With fashion being one of the biggest contributors to landfill, I believe it’s our responsibility to spearhead sustainability and responsible consumerism.
Laz Smith, Co-founder
The brand constantly reassess materials, logistics and other processes, also swapping out traditional plastic mailers for 100% compostable, reusable, zero waste packaging.
These moves have not come without cost, but it’s something they see as their duty. With a loyal customer base built through the Apéro Spritz club, they now work to educate consumers on the importance of sustainable purchase decisions.
It’s not cheap to invest in sustainability as a brand, however we have seen a huge impact in the behaviours of our customers towards being more mindful in their purchasing process when shopping with us, and hopefully in general.
- Laz Smith, Co-founder
The Non Plastic Beach ethos is to reduce plastic pollution by helping consumers remove one single use plastic item from their lives at a time. Their product range features everything from toothpaste tablets to compostable coffee filters, all of which are selected for their effectiveness, affordability and sustainability.
The stigma to sustainable products is if it doesn’t work as well or the same as your existing product then why would you switch. It's powerful for us as a brand for customers to read positive reviews for products. Having non-sponsored influencer endorsement has left good reviews of shampoos, customers see these and look up to it knowing it works for them etc they want the same.
- Gareth Dean, Co-founder
Non Plastic Beach
Their mission is to make a plastic free life more accessible for everyone by sourcing alternatives of the greatest value. In doing so, they take care not to shift the problem elsewhere, looking for additional sustainability benefits in all products sourced.
A brand selling uniquely crafted natural home furnishings, Maine Furniture adopt strict sustainability practices.

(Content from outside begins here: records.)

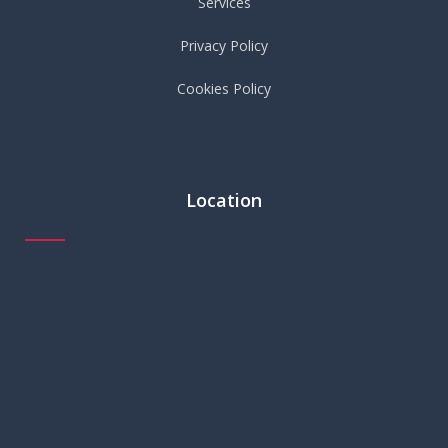
Services
Privacy Policy
Cookies Policy
Location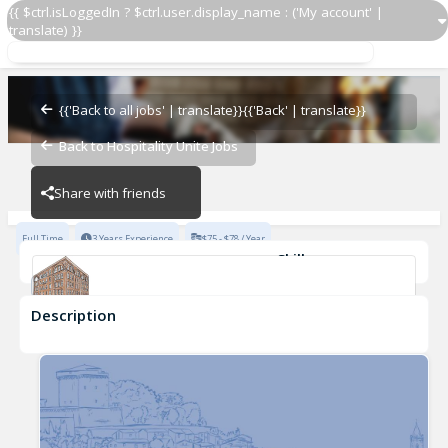
{{ $ctrl.isLoggedIn ? $ctrl.user.display_name : ('My account' |
translate) }}
Sous Chef
Sartiano's
{{'Back to all jobs' | translate}}
{{'Back' | translate}}
Back to Hospitality Unite Jobs
Sartiano's
Share with friends
Full Time
3 Years Experience
$75 - $78 / Year
Skills
Leadership
Kitchen Safety
Classical Cooking Techniques
Description
Sous Chef
Sartiano's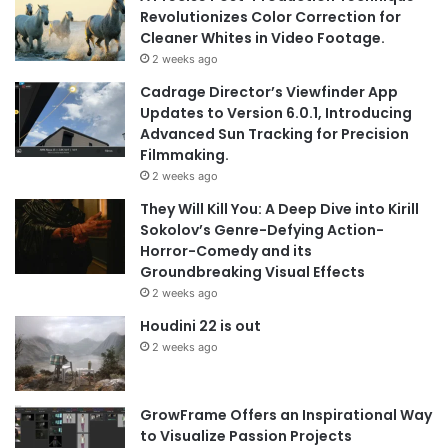
Revolutionizes Color Correction for
Cleaner Whites in Video Footage.
2 weeks ago
Cadrage Director’s Viewfinder App
Updates to Version 6.0.1, Introducing
Advanced Sun Tracking for Precision
Filmmaking.
2 weeks ago
They Will Kill You: A Deep Dive into Kirill
Sokolov’s Genre-Defying Action-
Horror-Comedy and its
Groundbreaking Visual Effects
2 weeks ago
Houdini 22 is out
2 weeks ago
GrowFrame Offers an Inspirational Way
to Visualize Passion Projects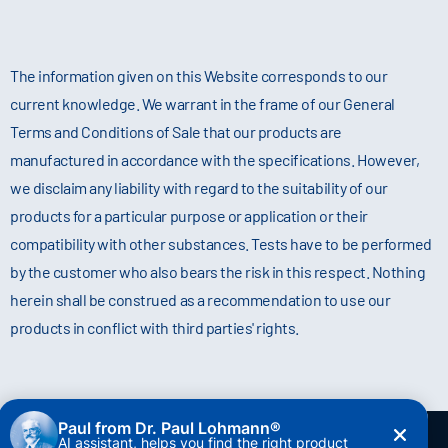
The information given on this Website corresponds to our
current knowledge. We warrant in the frame of our General
Terms and Conditions of Sale that our products are
manufactured in accordance with the specifications. However,
we disclaim any liability with regard to the suitability of our
products for a particular purpose or application or their
compatibility with other substances. Tests have to be performed
by the customer who also bears the risk in this respect. Nothing
herein shall be construed as a recommendation to use our
products in conflict with third parties' rights.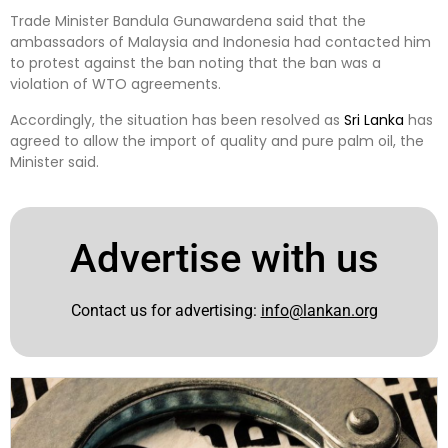
Trade Minister Bandula Gunawardena said that the
ambassadors of Malaysia and Indonesia had contacted him
to protest against the ban noting that the ban was a
violation of WTO agreements.
Accordingly, the situation has been resolved as
Sri Lanka
has
agreed to allow the import of quality and pure palm oil, the
Minister said.
Advertise with us
Contact us for advertising:
info@lankan.org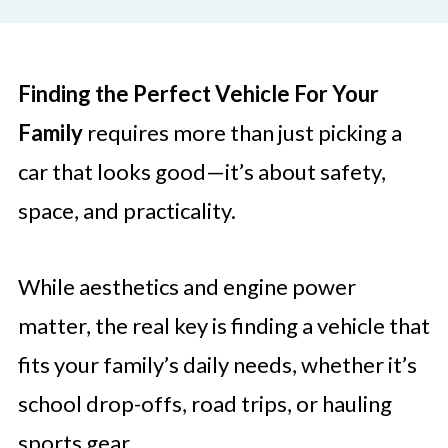
Finding the Perfect Vehicle For Your
Family
requires more than just picking a
car that looks good—it’s about safety,
space, and practicality.
While aesthetics and engine power
matter, the real key is finding a vehicle that
fits your family’s daily needs, whether it’s
school drop-offs, road trips, or hauling
sports gear.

All materials used come from ethical and sustainable sources, and they put reforestation at the heart of their supply chain, only buying from factories that operate under strict timber licensing.
In addition, their mantra is ‘Buy One, Plant One’ - for every piece of wooden furniture purchased a tree is planted, helping to restore vulnerable, critical forest ecosystems around the world.
Propelling cycling forward and using off cuts to create a new range that tackles sustainability and a no waste culture.
Consumers are looking to play their part by making more eco-friendly purchase decisions. Brands that intend to see continued growth need to appeal to this shift in behaviour and make sustainability a priority.
But more importantly, it’s what our planet needs. It needs us to remove harmful materials from our lives. It needs us to stop sending waste to landfill. And it needs us to lower carbon emissions. Be part of the change to fix the problems we’ve created - both your business and future generations will profit from your efforts.